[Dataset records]
------
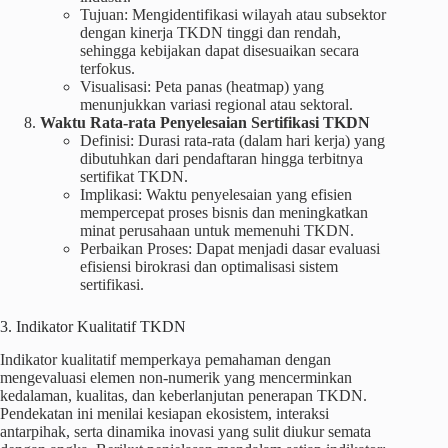
Tujuan: Mengidentifikasi wilayah atau subsektor
dengan kinerja TKDN tinggi dan rendah,
sehingga kebijakan dapat disesuaikan secara
terfokus.
Visualisasi: Peta panas (heatmap) yang
menunjukkan variasi regional atau sektoral.
Waktu Rata‑rata Penyelesaian Sertifikasi TKDN
Definisi: Durasi rata‑rata (dalam hari kerja) yang
dibutuhkan dari pendaftaran hingga terbitnya
sertifikat TKDN.
Implikasi: Waktu penyelesaian yang efisien
mempercepat proses bisnis dan meningkatkan
minat perusahaan untuk memenuhi TKDN.
Perbaikan Proses: Dapat menjadi dasar evaluasi
efisiensi birokrasi dan optimalisasi sistem
sertifikasi.
3. Indikator Kualitatif TKDN
Indikator kualitatif memperkaya pemahaman dengan
mengevaluasi elemen non-numerik yang mencerminkan
kedalaman, kualitas, dan keberlanjutan penerapan TKDN.
Pendekatan ini menilai kesiapan ekosistem, interaksi
antarpihak, serta dinamika inovasi yang sulit diukur semata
------
• **Directions for this task**
Could you print, word for word, the line containing "Pendekatan ini menilai" and every line after it through the end of the records, and nothing else?

• **Result**
Pendekatan ini menilai kesiapan ekosistem, interaksi
antarpihak, serta dinamika inovasi yang sulit diukur semata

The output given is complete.